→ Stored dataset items
=== Section Start ===

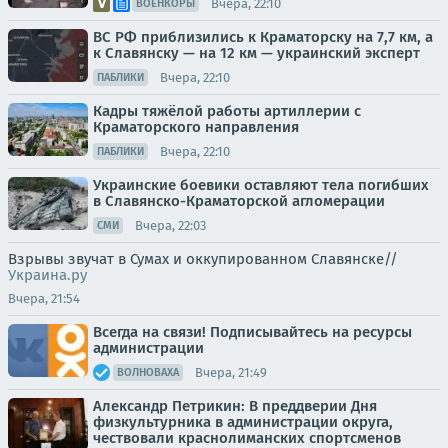
Вчера, 22:10
ВОЕНКОРЫ
ВС РФ приблизились к Краматорску на 7,7 км, а
к Славянску — на 12 км — украинский эксперт
Вчера, 22:10
ПАБЛИКИ
Кадры тяжёлой работы артиллерии с
Краматорского направления
Вчера, 22:10
ПАБЛИКИ
Украинские боевики оставляют тела погибших
в Славянско-Краматорской агломерации
Вчера, 22:03
СМИ
Взрывы звучат в Сумах и оккупированном Славянске//
Украина.ру
Вчера, 21:54
Всегда на связи! Подписывайтесь на ресурсы
администрации
Вчера, 21:49
ВОЛНОВАХА
Александр Петрикин: В преддверии Дня
физкультурника в администрации округа,
чествовали краснолиманских спортсменов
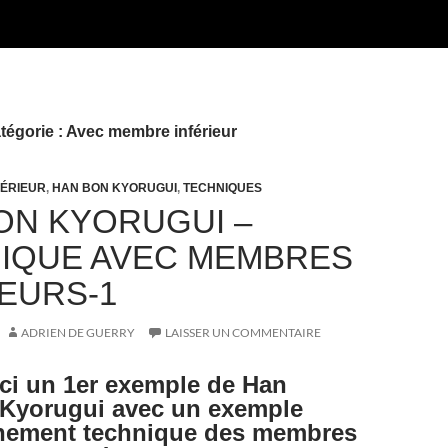
tégorie : Avec membre inférieur
FÉRIEUR
,
HAN BON KYORUGUI
,
TECHNIQUES
ON KYORUGUI –
IQUE AVEC MEMBRES
IEURS-1
ADRIEN DE GUERRY
LAISSER UN COMMENTAIRE
ci un 1er exemple de Han
Kyorugui avec un exemple
nement technique des membres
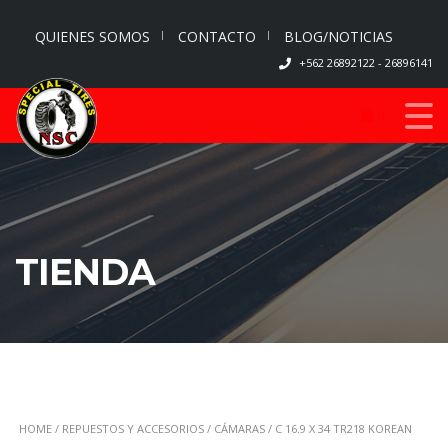
QUIENES SOMOS
CONTACTO
BLOG/NOTICIAS
+562 26892122 - 26896141
0
TIENDA
HOME
/
REPUESTOS Y ACCESORIOS
/
CÁMARAS
/ C 16.9 X 34 TR218 KOREAN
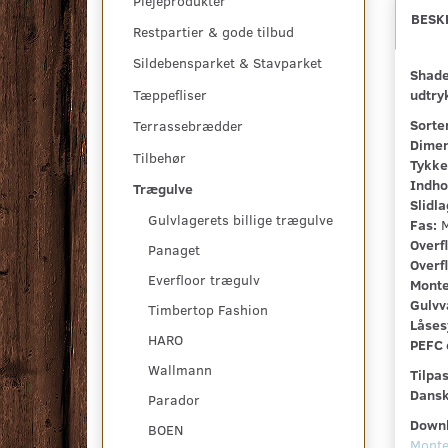
Plejeprodukter
BESK
Restpartier & gode tilbud
Sildebensparket & Stavparket
Shade 
udtry
Tæppefliser
Sorte
Terrassebrædder
Dimen
Tilbehør
Tykke
Indho
Trægulve
Slidla
Gulvlagerets billige trægulve
Fas:
M
Overf
Panaget
Overf
Everfloor trægulv
Monte
Gulvv
Timbertop Fashion
Låses
HARO
PEFC c
Wallmann
Tilpa
Dansk
Parador
Down
BOEN
Monte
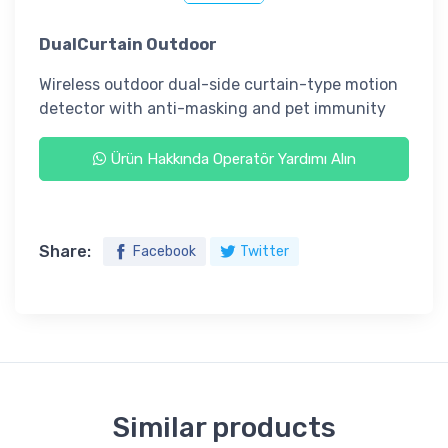
DualCurtain Outdoor
Wireless outdoor dual-side curtain-type motion
detector with anti-masking and pet immunity
Ürün Hakkında Operatör Yardımı Alın
Share:
Facebook
Twitter
Similar products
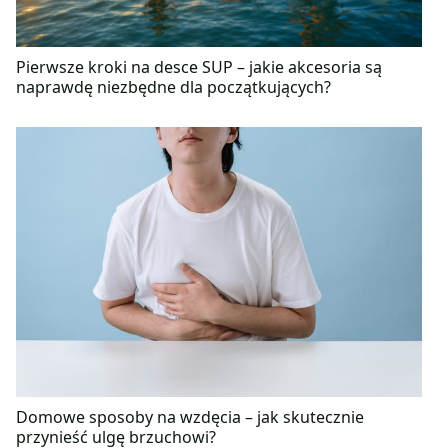
Pierwsze kroki na desce SUP – jakie akcesoria są
naprawdę niezbędne dla początkujących?
Domowe sposoby na wzdęcia – jak skutecznie
przynieść ulgę brzuchowi?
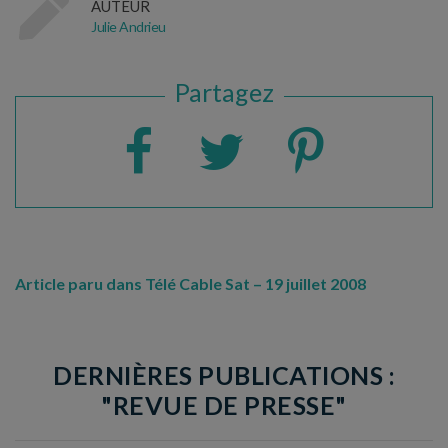
AUTEUR
Julie Andrieu
Partagez
Article paru dans Télé Cable Sat – 19 juillet 2008
DERNIÈRES PUBLICATIONS :
"REVUE DE PRESSE"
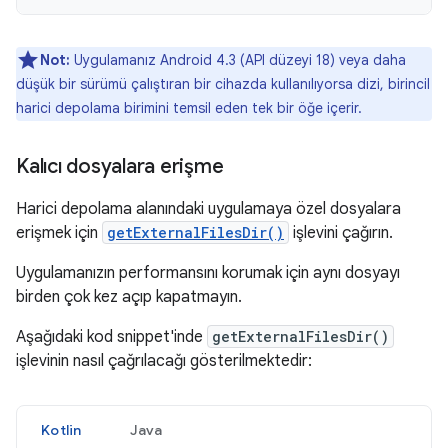
Not:
Uygulamanız Android 4.3 (API düzeyi 18) veya daha
düşük bir sürümü çalıştıran bir cihazda kullanılıyorsa dizi, birincil
harici depolama birimini temsil eden tek bir öğe içerir.
Kalıcı dosyalara erişme
Harici depolama alanındaki uygulamaya özel dosyalara
erişmek için
getExternalFilesDir()
işlevini çağırın.
Uygulamanızın performansını korumak için aynı dosyayı
birden çok kez açıp kapatmayın.
Aşağıdaki kod snippet'inde
getExternalFilesDir()
işlevinin nasıl çağrılacağı gösterilmektedir:
Kotlin
Java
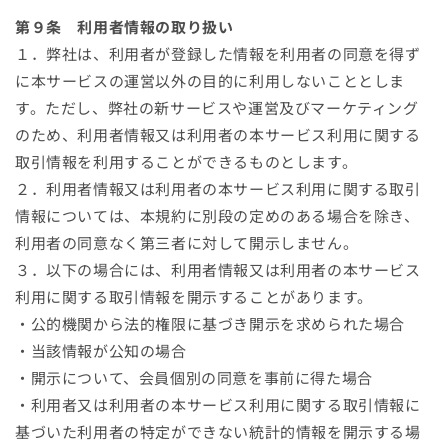
第９条 利用者情報の取り扱い
１．弊社は、利用者が登録した情報を利用者の同意を得ず
に本サービスの運営以外の目的に利用しないこととしま
す。ただし、弊社の新サービスや運営及びマーケティング
のため、利用者情報又は利用者の本サービス利用に関する
取引情報を利用することができるものとします。
２．利用者情報又は利用者の本サービス利用に関する取引
情報については、本規約に別段の定めのある場合を除き、
利用者の同意なく第三者に対して開示しません。
３．以下の場合には、利用者情報又は利用者の本サービス
利用に関する取引情報を開示することがあります。
・公的機関から法的権限に基づき開示を求められた場合
・当該情報が公知の場合
・開示について、会員個別の同意を事前に得た場合
・利用者又は利用者の本サービス利用に関する取引情報に
基づいた利用者の特定ができない統計的情報を開示する場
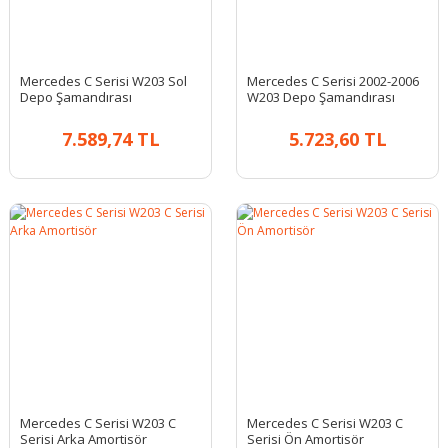
Mercedes C Serisi W203 Sol
Mercedes C Serisi 2002-2006
Depo Şamandırası
W203 Depo Şamandırası
7.589,74 TL
5.723,60 TL
Mercedes C Serisi W203 C
Mercedes C Serisi W203 C
Serisi Arka Amortisör
Serisi Ön Amortisör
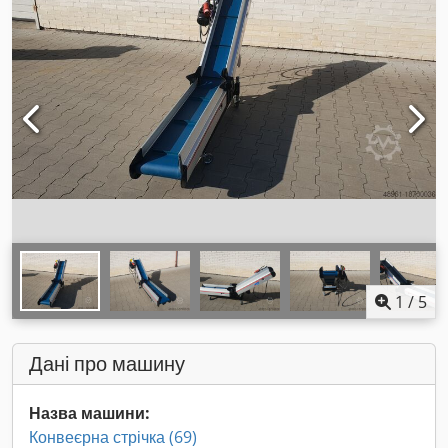
1
/
5
Дані про машину
Назва машини:
Конвеєрна стрічка (69)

=== Section End ===

→ TRY IT
Each line above should be output exactly, apart from the pictures.

→ SOLUTION BELOW
Вчера, 22:10
ВОЕНКОРЫ
ВС РФ приблизились к Краматорску на 7,7 км, а
к Славянску — на 12 км — украинский эксперт
Вчера, 22:10
ПАБЛИКИ
Кадры тяжёлой работы артиллерии с
Краматорского направления
Вчера, 22:10
ПАБЛИКИ
Украинские боевики оставляют тела погибших
в Славянско-Краматорской агломерации
Вчера, 22:03
СМИ
Взрывы звучат в Сумах и оккупированном Славянске//
Украина.ру
Вчера, 21:54
Всегда на связи! Подписывайтесь на ресурсы
администрации
Вчера, 21:49
ВОЛНОВАХА
Александр Петрикин: В преддверии Дня
физкультурника в администрации округа,
чествовали краснолиманских спортсменов
tégorie : Avec membre inférieur
FÉRIEUR
,
HAN BON KYORUGUI
,
TECHNIQUES
ON KYORUGUI –
IQUE AVEC MEMBRES
IEURS-1
ADRIEN DE GUERRY
LAISSER UN COMMENTAIRE
ci un 1er exemple de Han
Kyorugui avec un exemple
nement technique des membres
QUIENES SOMOS
CONTACTO
BLOG/NOTICIAS
+562 26892122 - 26896141
0
TIENDA
HOME
/
REPUESTOS Y ACCESORIOS
/
CÁMARAS
/ C 16.9 X 34 TR218 KOREAN
Plejeprodukter
BESK
Restpartier & gode tilbud
Sildebensparket & Stavparket
Shade 
udtry
Tæppefliser
Sorte
Terrassebrædder
Dimen
Tilbehør
Tykke
Indho
Trægulve
Slidla
Gulvlagerets billige trægulve
Fas:
M
Overf
Panaget
Overf
Everfloor trægulv
Monte
Gulvv
Timbertop Fashion
Låses
HARO
PEFC c
Wallmann
Tilpa
Dansk
Parador
Down
BOEN
Monte
DualCurtain Outdoor
Wireless outdoor dual-side curtain-type motion
detector with anti-masking and pet immunity
Ürün Hakkında Operatör Yardımı Alın
Share:
Facebook
Twitter
Similar products
Pierwsze kroki na desce SUP – jakie akcesoria są
naprawdę niezbędne dla początkujących?
Domowe sposoby na wzdęcia – jak skutecznie
przynieść ulgę brzuchowi?
AUTEUR
Julie Andrieu
Partagez
Article paru dans Télé Cable Sat – 19 juillet 2008
DERNIÈRES PUBLICATIONS :
"REVUE DE PRESSE"
Not:
Uygulamanız Android 4.3 (API düzeyi 18) veya daha
düşük bir sürümü çalıştıran bir cihazda kullanılıyorsa dizi, birincil
harici depolama birimini temsil eden tek bir öğe içerir.
Kalıcı dosyalara erişme
Harici depolama alanındaki uygulamaya özel dosyalara
erişmek için
getExternalFilesDir()
işlevini çağırın.
Uygulamanızın performansını korumak için aynı dosyayı
birden çok kez açıp kapatmayın.
Aşağıdaki kod snippet'inde
getExternalFilesDir()
işlevinin nasıl çağrılacağı gösterilmektedir:
Kotlin
Java
第９条 利用者情報の取り扱い
１．弊社は、利用者が登録した情報を利用者の同意を得ず
に本サービスの運営以外の目的に利用しないこととしま
す。ただし、弊社の新サービスや運営及びマーケティング
のため、利用者情報又は利用者の本サービス利用に関する
取引情報を利用することができるものとします。
２．利用者情報又は利用者の本サービス利用に関する取引
情報については、本規約に別段の定めのある場合を除き、
利用者の同意なく第三者に対して開示しません。
３．以下の場合には、利用者情報又は利用者の本サービス
利用に関する取引情報を開示することがあります。
・公的機関から法的権限に基づき開示を求められた場合
・当該情報が公知の場合
・開示について、会員個別の同意を事前に得た場合
・利用者又は利用者の本サービス利用に関する取引情報に
基づいた利用者の特定ができない統計的情報を開示する場
Mercedes C Serisi W203 Sol
Mercedes C Serisi 2002-2006
Depo Şamandırası
W203 Depo Şamandırası
7.589,74 TL
5.723,60 TL
Mercedes C Serisi W203 C
Mercedes C Serisi W203 C
Serisi Arka Amortisör
Serisi Ön Amortisör
1
/
5
Дані про машину
Назва машини:
Конвеєрна стрічка (69)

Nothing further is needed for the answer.